_Problem details_.
For the entries that follow, count the lines containing the string "Tonificare" and write only the number.

◇ ◇ ◇ ◇

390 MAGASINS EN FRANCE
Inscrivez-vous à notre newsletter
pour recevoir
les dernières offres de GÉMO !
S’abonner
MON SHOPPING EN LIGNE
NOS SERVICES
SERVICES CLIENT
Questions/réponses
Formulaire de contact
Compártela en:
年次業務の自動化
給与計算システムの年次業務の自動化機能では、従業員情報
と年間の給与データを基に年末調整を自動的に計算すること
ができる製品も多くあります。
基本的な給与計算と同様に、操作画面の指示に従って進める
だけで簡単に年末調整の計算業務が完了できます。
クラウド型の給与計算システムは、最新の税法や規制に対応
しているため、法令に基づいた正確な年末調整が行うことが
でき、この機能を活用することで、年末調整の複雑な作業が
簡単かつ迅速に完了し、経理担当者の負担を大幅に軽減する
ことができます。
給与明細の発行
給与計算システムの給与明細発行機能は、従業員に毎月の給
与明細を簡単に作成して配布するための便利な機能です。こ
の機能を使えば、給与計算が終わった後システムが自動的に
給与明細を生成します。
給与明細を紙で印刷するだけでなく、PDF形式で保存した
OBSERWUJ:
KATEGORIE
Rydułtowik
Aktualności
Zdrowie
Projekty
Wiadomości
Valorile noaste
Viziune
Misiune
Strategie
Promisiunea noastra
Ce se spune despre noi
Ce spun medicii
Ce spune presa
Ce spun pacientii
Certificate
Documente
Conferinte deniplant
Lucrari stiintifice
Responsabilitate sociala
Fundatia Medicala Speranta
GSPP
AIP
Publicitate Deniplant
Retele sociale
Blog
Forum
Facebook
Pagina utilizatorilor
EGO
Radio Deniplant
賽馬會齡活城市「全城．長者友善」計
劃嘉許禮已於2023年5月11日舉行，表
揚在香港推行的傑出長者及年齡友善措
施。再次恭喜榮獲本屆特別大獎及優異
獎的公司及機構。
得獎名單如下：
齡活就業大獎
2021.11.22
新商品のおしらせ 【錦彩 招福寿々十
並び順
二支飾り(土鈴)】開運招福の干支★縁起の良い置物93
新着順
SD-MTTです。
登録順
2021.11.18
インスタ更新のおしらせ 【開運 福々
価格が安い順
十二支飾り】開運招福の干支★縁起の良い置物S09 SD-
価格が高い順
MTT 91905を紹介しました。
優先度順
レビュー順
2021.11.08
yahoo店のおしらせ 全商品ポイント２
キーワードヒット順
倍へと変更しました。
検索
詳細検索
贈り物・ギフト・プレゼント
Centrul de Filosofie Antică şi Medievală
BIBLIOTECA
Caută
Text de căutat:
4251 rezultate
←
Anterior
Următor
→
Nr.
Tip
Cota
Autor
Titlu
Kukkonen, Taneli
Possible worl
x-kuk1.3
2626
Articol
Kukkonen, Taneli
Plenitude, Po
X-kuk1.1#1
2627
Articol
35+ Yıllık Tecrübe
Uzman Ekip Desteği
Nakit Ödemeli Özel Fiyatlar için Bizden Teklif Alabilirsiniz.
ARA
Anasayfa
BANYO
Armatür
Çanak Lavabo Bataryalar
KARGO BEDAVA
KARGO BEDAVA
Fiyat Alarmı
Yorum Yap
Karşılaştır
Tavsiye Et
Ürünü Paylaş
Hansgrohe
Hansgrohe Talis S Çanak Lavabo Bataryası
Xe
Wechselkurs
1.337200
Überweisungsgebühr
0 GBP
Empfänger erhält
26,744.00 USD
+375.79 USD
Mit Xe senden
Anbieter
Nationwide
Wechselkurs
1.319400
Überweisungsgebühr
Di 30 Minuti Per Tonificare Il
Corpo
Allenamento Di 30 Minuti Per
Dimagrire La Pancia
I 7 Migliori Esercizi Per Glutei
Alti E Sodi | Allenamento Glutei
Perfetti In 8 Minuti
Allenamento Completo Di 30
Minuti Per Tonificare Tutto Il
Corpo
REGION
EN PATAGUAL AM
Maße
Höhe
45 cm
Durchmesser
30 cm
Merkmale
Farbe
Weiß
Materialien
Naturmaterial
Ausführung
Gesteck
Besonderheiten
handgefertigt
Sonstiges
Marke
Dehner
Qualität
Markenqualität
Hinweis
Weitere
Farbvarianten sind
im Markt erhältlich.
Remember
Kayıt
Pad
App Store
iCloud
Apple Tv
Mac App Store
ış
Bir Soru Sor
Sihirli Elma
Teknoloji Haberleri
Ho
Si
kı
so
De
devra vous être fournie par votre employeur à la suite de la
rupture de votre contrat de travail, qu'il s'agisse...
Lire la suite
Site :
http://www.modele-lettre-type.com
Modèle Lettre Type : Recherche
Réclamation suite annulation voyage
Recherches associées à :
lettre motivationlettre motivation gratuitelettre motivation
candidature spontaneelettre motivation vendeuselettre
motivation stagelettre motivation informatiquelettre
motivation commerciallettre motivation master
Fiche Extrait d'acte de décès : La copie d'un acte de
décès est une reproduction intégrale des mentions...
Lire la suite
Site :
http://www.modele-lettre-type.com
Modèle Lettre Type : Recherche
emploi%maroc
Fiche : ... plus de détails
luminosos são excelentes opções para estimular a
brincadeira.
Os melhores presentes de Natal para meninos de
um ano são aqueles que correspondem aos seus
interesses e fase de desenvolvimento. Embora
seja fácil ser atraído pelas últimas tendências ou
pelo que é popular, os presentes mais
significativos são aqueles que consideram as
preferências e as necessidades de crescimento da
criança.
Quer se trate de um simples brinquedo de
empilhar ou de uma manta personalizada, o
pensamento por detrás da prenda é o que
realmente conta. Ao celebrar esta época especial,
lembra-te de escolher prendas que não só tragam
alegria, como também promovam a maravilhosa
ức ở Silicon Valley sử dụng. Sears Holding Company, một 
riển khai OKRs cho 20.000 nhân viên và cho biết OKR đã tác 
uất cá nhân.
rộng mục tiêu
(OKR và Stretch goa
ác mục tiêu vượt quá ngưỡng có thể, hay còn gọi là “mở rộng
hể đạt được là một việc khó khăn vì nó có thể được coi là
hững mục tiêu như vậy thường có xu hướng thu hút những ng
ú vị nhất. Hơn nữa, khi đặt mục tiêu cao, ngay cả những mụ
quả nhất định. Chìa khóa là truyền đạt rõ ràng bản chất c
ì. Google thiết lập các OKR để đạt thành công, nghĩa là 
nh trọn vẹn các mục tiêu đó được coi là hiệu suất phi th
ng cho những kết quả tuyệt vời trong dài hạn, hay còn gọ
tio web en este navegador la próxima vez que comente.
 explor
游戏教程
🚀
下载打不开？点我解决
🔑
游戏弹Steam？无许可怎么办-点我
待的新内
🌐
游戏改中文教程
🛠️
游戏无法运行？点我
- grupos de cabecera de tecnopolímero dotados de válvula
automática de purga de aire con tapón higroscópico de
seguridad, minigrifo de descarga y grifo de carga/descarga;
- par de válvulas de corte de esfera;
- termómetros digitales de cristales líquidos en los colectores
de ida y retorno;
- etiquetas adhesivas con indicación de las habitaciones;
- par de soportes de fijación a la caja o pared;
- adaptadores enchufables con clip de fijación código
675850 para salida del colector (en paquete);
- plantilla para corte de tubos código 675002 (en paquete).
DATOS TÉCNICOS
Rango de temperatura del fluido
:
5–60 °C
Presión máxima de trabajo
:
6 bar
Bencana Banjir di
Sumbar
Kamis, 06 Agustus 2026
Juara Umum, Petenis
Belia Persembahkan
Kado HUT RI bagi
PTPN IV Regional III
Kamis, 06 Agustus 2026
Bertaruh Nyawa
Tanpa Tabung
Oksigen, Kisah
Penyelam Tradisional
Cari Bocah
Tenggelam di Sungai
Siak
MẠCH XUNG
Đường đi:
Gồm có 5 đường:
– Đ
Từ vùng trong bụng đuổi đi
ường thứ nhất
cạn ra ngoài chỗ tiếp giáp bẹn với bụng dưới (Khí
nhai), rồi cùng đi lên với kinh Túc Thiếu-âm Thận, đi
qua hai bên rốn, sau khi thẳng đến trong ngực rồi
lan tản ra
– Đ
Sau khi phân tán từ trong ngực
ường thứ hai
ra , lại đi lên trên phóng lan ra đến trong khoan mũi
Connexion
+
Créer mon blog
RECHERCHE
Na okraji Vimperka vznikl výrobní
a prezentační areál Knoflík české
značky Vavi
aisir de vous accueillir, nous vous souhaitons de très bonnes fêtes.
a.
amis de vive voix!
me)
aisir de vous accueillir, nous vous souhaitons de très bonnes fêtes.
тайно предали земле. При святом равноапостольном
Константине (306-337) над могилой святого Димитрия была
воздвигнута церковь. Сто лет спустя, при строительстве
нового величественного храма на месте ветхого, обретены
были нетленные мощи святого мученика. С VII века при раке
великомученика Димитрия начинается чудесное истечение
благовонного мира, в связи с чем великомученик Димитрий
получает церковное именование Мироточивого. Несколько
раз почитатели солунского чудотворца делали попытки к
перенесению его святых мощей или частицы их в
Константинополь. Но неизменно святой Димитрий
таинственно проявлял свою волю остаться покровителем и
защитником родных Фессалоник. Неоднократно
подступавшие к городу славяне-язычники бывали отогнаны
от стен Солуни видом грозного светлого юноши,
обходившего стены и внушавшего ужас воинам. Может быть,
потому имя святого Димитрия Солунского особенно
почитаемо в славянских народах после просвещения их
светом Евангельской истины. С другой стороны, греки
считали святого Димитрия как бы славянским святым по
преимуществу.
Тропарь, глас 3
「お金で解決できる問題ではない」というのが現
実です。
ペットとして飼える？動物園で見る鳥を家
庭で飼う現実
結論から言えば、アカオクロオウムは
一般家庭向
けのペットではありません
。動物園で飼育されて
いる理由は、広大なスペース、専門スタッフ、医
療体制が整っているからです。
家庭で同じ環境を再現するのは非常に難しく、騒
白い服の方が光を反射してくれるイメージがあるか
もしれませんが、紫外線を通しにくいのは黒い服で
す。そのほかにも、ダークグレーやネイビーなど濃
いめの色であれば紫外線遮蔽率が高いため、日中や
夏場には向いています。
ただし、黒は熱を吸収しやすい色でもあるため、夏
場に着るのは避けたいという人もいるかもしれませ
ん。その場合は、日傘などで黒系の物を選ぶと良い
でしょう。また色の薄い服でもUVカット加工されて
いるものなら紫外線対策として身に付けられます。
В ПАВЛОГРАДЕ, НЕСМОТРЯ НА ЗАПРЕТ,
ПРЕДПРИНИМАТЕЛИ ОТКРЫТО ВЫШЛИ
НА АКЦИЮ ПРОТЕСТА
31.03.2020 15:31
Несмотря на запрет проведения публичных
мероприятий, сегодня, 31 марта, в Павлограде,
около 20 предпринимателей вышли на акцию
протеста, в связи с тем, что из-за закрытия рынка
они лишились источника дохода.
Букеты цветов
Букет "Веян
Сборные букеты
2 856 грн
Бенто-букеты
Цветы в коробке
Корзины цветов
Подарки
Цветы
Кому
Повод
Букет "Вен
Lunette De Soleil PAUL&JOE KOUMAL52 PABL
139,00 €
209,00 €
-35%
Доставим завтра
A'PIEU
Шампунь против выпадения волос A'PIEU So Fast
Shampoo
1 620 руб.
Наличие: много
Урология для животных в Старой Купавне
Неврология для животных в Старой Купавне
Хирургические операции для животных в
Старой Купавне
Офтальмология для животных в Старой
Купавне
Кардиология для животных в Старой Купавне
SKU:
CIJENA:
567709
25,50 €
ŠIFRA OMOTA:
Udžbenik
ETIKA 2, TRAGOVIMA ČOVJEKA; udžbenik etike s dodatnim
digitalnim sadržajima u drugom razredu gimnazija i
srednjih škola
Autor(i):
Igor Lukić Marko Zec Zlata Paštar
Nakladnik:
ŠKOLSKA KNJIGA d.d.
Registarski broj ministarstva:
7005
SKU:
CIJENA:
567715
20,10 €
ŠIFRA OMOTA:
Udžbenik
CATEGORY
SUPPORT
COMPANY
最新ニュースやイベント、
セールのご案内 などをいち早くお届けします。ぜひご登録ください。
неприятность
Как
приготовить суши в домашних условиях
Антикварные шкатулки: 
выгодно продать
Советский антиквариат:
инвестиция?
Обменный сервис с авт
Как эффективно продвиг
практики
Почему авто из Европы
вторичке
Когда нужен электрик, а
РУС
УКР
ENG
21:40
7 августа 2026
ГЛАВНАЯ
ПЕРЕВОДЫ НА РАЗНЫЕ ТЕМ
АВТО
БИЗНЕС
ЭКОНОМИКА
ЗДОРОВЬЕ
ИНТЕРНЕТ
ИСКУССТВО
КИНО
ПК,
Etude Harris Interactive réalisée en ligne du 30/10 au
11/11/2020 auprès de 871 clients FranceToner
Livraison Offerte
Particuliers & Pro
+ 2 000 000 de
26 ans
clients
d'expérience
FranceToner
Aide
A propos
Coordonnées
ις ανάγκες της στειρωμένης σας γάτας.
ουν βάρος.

◇ ◇ ◇ ◇

_Task response_.
2